Robles rojos y blancos

Las aproximaciones genómicas han permitido reconstruir el origen, la diversificación y la dispersión del género Quercus. Hay dos linajes que se distinguen morfológicamente por sus hojas: los rojos (sección Lobatae) tienen las hojas con lóbulos puntiagudos, mientras que los blancos (sección Quercus) poseen hojas con lóbulos redondeados. Presentan diferencias en los frutos (glande o bellota), en cuanto al periodo de maduración y la composición de nutrientes. En términos evolutivos y de relación con los ecosistemas, los insectos fitófagos reconocen las diferencias y en la mayoría forman grupos adaptados a uno u otro tipo. Incluso las micorrizas, hongos que conectan las raíces vegetales con los nutrientes del suelo, parecen ser capaces de distinguir con qué linaje quieren establecer la relación simbiótica.

 

Bosque de robles.
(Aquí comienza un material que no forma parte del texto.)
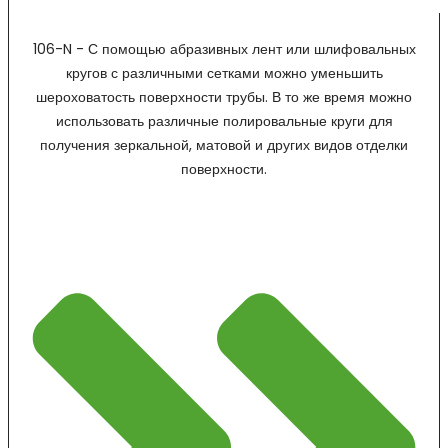
106-N - С помощью абразивных лент или шлифовальных
кругов с различными сетками можно уменьшить
шероховатость поверхности трубы. В то же время можно
использовать различные полировальные круги для
получения зеркальной, матовой и других видов отделки
поверхности.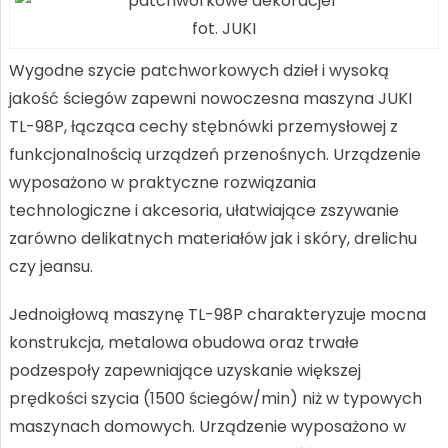
fot. JUKI
Wygodne szycie patchworkowych dzieł i wysoką
jakość ściegów zapewni nowoczesna maszyna JUKI
TL-98P, łącząca cechy stębnówki przemysłowej z
funkcjonalnością urządzeń przenośnych. Urządzenie
wyposażono w praktyczne rozwiązania
technologiczne i akcesoria, ułatwiające zszywanie
zarówno delikatnych materiałów jak i skóry, drelichu
czy jeansu.
Jednoigłową maszynę TL-98P charakteryzuje mocna
konstrukcja, metalowa obudowa oraz trwałe
podzespoły zapewniające uzyskanie większej
prędkości szycia (1500 ściegów/min) niż w typowych
maszynach domowych. Urządzenie wyposażono w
Fotografía tomada por Flavio Camus. Fuente: https://www.flickr.com/photos/chicuco/5181236543/

 

Las variaciones, cuando se desciende a nivel de especie, hacen sin embargo difícil distinguir a los robles emparentados. Existe casi tanta variación intraespecífica, resultado de las respuestas plásticas al entorno y de la variación genética entre individuos, como variación interespecífica. Además, los robles solo se hibridan con los de su mismo grupo, todo lo cual dificulta la clasificación. A la vez las variedades manifiestan una gran capacidad, son promiscuas, para hibridarse con otras muchas. El genoma de estos árboles es un mosaico modelado por dos grandes mecanismos evolutivos: especiación e hibridación. Como señalan los autores, gracias a una técnica que se llama “secuenciación asociada a dianas de restricción”, que sirve para leer pequeños fragmentos de ADN, y a una importante colaboración internacional, junto al cotejo de estos análisis con los registros fósiles, ha sido posible la elucidación en gran parte del proceso de especiación del género hasta llegar a la misma base del árbol familiar. Esto es una prueba de que la ciencia en biología alcanza ya la estrategia y las dimensiones de colaboración científica de lo que se llama, en política científica, big science (gran ciencia) y que se ejemplifica con la investigación en física de altas energías, astrofísica o fusión nuclear.

 

Relaciones de buena vecindad

Como los autores subrayan, unos resultados muy interesantes son los del carácter relacional, que ha facilitado la integración entre los conocimientos genómicos y la información relativa a los estudios fisiológicos sobre la adaptación al clima y al hábitat, y los estudios de biocenosis acerca de la estructura de los robledales.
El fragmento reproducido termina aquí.